On 4/7/2010 9:26 PM, bbarani wrote:
Hi,
I am currently using DIH to index the data from a database. I am just trying
to figure out if there are any other open source tools which I can use just
for indexing purpose and use SOLR for querying.
I also thought of writing a custom code for retrieving the data from
database and use SOLRJ to add the data as documents in to lucene. One doubt
here is that if I use the custom code for retrieving the data and use SOLRJ
to commit that data, will the schema file be still used? I mean the field
types / analyzers / tokenizers etc.. present in schema file? or do I need to
manipulate each data (to fit to corresponding data type) in my SOLRJ
program?
This response is more of an answer to your earlier message where you
asked about batch importing than this exact question, but this is where
the discussion is, so I'm answering here. You could continue to use DIH
and specify the batches externally. I just actually wrote most of this
in reply to another email just a few minutes ago.
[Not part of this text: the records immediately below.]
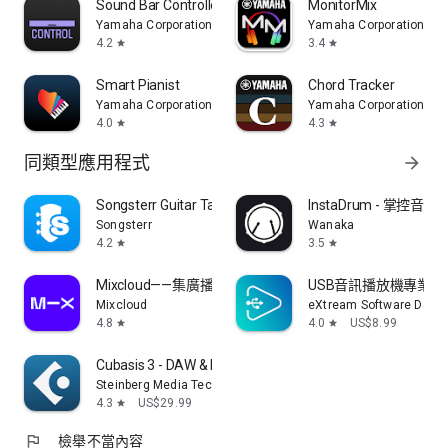
Sound Bar Controller
MonitorMix
Yamaha Corporation
Yamaha Corporation
4.2
3.4
star
star
Smart Pianist
Chord Tracker
Yamaha Corporation
Yamaha Corporation
4.0
4.3
star
star
同類型應用程式
arrow_forward
Songsterr Guitar Tabs & Chords
InstaDrum - 掌控音
Songsterr
Wanaka
4.2
3.5
star
star
Mixcloud——集廣播和DJ於一體
USB音訊播放機專業版
Mixcloud
eXtream Software Deve
4.8
4.0
US$8.99
star
star
Cubasis 3 - DAW & Music Studio
Steinberg Media Technologies GmbH
4.3
US$29.99
star
flag
檢舉不當內容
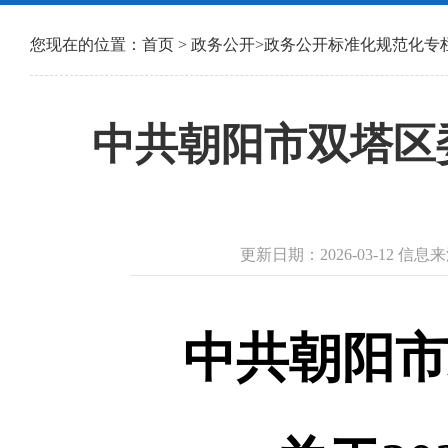
您现在的位置：
首页
>
政务公开
>
政务公开标准化规范化专
中共朝阳市双塔区委
更新日期：2026-03-12 
中共朝阳市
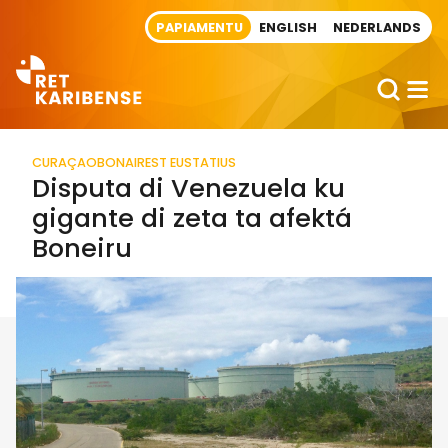
Direct naar artikel
PAPIAMENTU
ENGLISH
NEDERLANDS
CURAÇAO
BONAIRE
ST EUSTATIUS
Disputa di Venezuela ku
gigante di zeta ta afektá
Boneiru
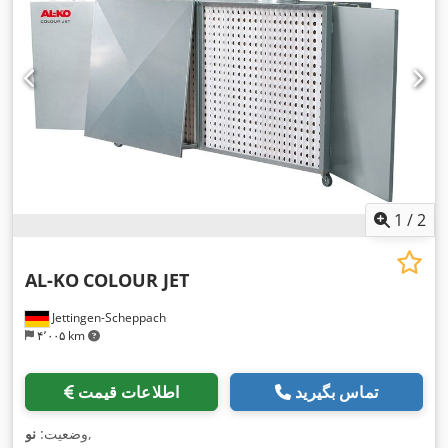
1
/
2
AL-KO
COLOUR JET
Jettingen-Scheppach
۴٬۰۰۵ km
تماس بگیرید
اطلاعات قیمت
,
وضعیت:
نو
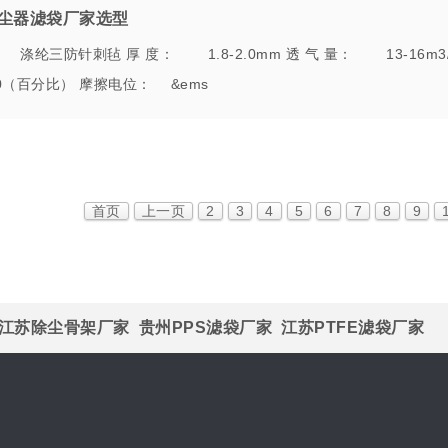
尘器滤袋厂家选型
纶三防针刺毡 厚 度： 1.8-2.0mm 透 气 量： 13-16m3/m2
（百分比） 摩擦电位： &ems
首页
上一页
2
3
4
5
6
7
8
9
江苏除尘骨架厂家
贵州PPS滤袋厂家
江苏PTFE滤袋厂家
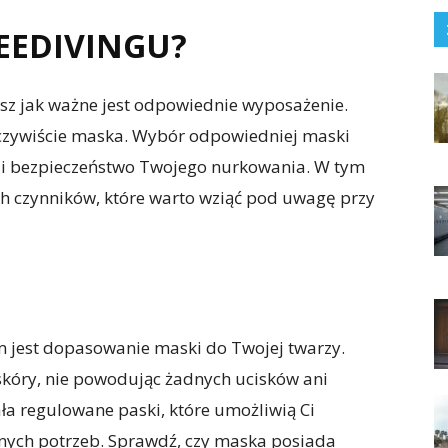
EEDIVINGU?
iesz jak ważne jest odpowiednie wyposażenie.
czywiście maska. Wybór odpowiedniej maski
i bezpieczeństwo Twojego nurkowania. W tym
ch czynników, które warto wziąć pod uwagę przy
m jest dopasowanie maski do Twojej twarzy.
skóry, nie powodując żadnych ucisków ani
ła regulowane paski, które umożliwią Ci
nych potrzeb. Sprawdź, czy maska posiada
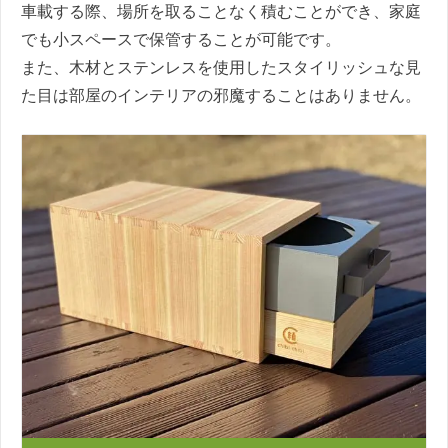
車載する際、場所を取ることなく積むことができ、家庭
でも小スペースで保管することが可能です。
また、木材とステンレスを使用したスタイリッシュな見
た目は部屋のインテリアの邪魔することはありません。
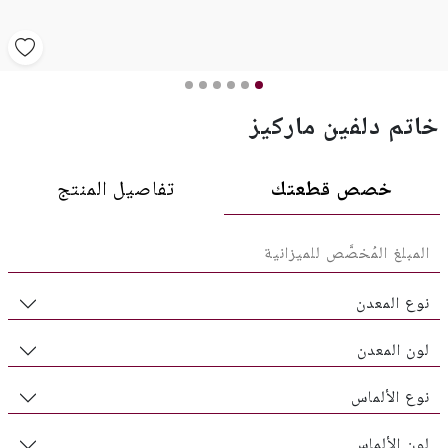
خاتم دلفين ماركيز
خصص قطعتك
تفاصيل المنتج
نوع المعدن
لون المعدن
نوع الألماس
لون الألماس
You can pass variables into the DIH to specify the range of documents
that you want to work on, and handle the batching externally. Start
with a full-import or a delete/optimize to clear out the index and then
do multiple delta-imports.
Here's what I'm using as the queries in my latest iteration. The
deltaImportQuery is identical to the regular query used for
full-import. The deltaQuery is just something related that returns
quickly, the information is thrown away when it does a delta-import.
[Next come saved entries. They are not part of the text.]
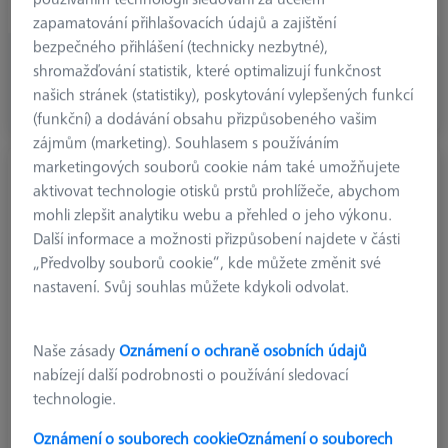
Connection Type Out
Cone Receiver
zapamatování přihlašovacích údajů a zajištění
bezpečného přihlášení (technicky nezbytné),
€ 432.34
shromažďování statistik, které optimalizují funkčnost
bez DPH
našich stránek (statistiky), poskytování vylepšených funkcí
(funkční) a dodávání obsahu přizpůsobeného vašim
Brzy k dispozici
zájmům (marketing). Souhlasem s používáním
marketingových souborů cookie nám také umožňujete
Prodloužení s kuželovým úchytem,
aktivovat technologie otisků prstů prohlížeče, abychom
stupňové, REACH CFX 3+
mohli zlepšit analytiku webu a přehled o jeho výkonu.
626107-4305-205
Další informace a možnosti přizpůsobení najdete v části
„Předvolby souborů cookie“, kde můžete změnit své
nastavení. Svůj souhlas můžete kdykoli odvolat.
Naše zásady
Oznámení o ochraně osobních údajů
nabízejí další podrobnosti o používání sledovací
technologie.
Oznámení o souborech cookie
Oznámení o souborech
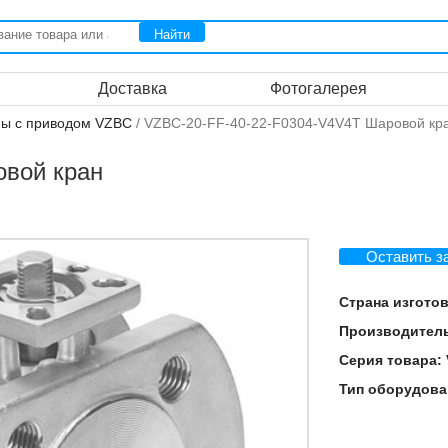
Доставка
Фотогалерея
ы с приводом VZBC
/ VZBC-20-FF-40-22-F0304-V4V4T Шаровой кр
овой кран
Оставить з
Страна изгото
Производител
Серия товара:
Тип оборудова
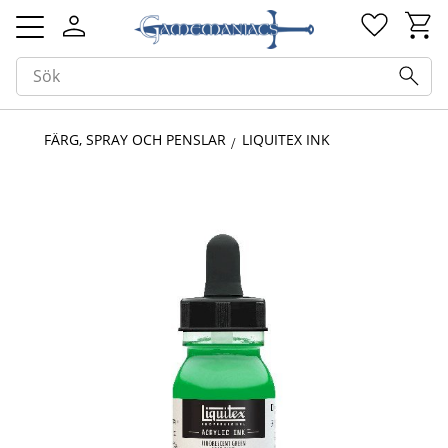
Kundv
Favorit
Meny
FÄRG, SPRAY OCH PENSLAR
LIQUITEX INK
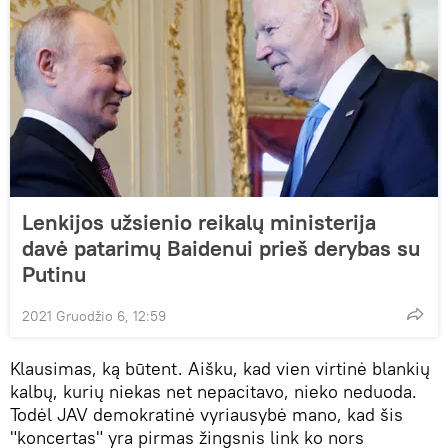
Lenkijos užsienio reikalų ministerija
davė patarimų Baidenui prieš derybas su
Putinu
2021 Gruodžio 6, 12:59
Klausimas, ką būtent. Aišku, kad vien virtinė blankių
kalbų, kurių niekas net nepacitavo, nieko neduoda.
Todėl JAV demokratinė vyriausybė mano, kad šis
"koncertas" yra pirmas žingsnis link ko nors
query="SELECT * FROM ${dataimporter.request.dataTable} WHERE did >
${dataimporter.request.minDid} AND did <=
${dataimporter.request.maxDid} AND (did %
${dataimporter.request.numShards}) IN (${dataimporter.request.modVal})"
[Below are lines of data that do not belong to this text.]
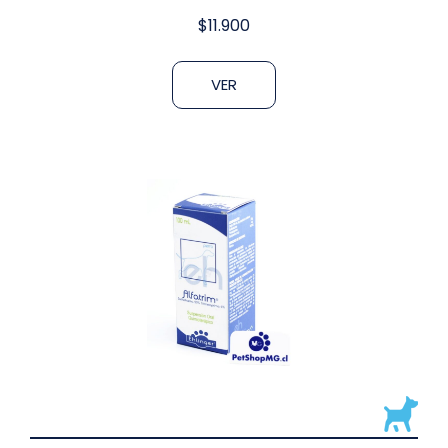
$
11.900
VER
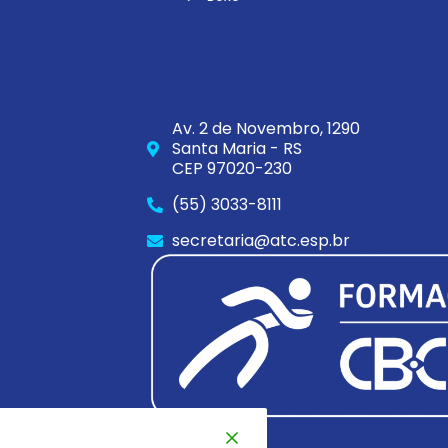
Av. 2 de Novembro, 1290
Santa Maria - RS
CEP 97020-230
(55) 3033-8111
secretaria@atc.esp.br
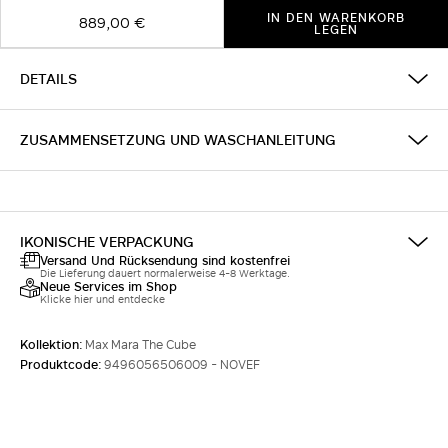
IN DEN WARENKORB
889,00 €
LEGEN
DETAILS
ZUSAMMENSETZUNG UND WASCHANLEITUNG
IKONISCHE VERPACKUNG
Versand Und Rücksendung sind kostenfrei
Die Lieferung dauert normalerweise 4-8 Werktage.
Neue Services im Shop
Klicke hier und entdecke
Kollektion:
Max Mara The Cube
Produktcode:
9496056506009 - NOVEF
deltaQuery="SELECT MAX(did) FROM ${dataimporter.request.dataTable}"
deltaImportQuery="SELECT * FROM ${dataimporter.request.dataTable} WHERE
did > ${dataimporter.request.minDid} AND did <=
${dataimporter.request.maxDid} AND (did %
${dataimporter.request.numShards}) IN (${dataimporter.request.modVal})">
Then here is my URL template:
http://HOST:PORT/solr/CORE/dataimport?command=COMMAND&dataTable=DATATABLE&numShards=NUMSHARDS&modVal=MODVAL&minDid=MINDID&maxDid=MAXDID
And the perl data structure that holds the replacements for the
uppercase parts:
$urlBits = {
HOST => $cfg{'shards/inc.host1'},
PORT => $cfg{'shards/inc.port'},
MODVAL => $cfg{'shards/inc.modVal'},
CORE => "live",
COMMAND => "delta-import&commit=true&optimize=false",
DATATABLE => $cfg{dataTable},
NUMSHARDS => $cfg{numShards},
MINDID => $cfg{maxDid},
MAXDID => $dbMaxDid,
};
Good luck with your setup!
Shawn